[Source records]
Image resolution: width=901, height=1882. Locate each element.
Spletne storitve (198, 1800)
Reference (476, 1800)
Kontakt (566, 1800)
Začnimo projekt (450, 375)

## Work request
The records above need to be returned in full, with nothing altered.

## Output for this exercise
Image resolution: width=901, height=1882. Locate each element.
Spletne storitve (198, 1800)
Reference (476, 1800)
Kontakt (566, 1800)
Začnimo projekt (450, 375)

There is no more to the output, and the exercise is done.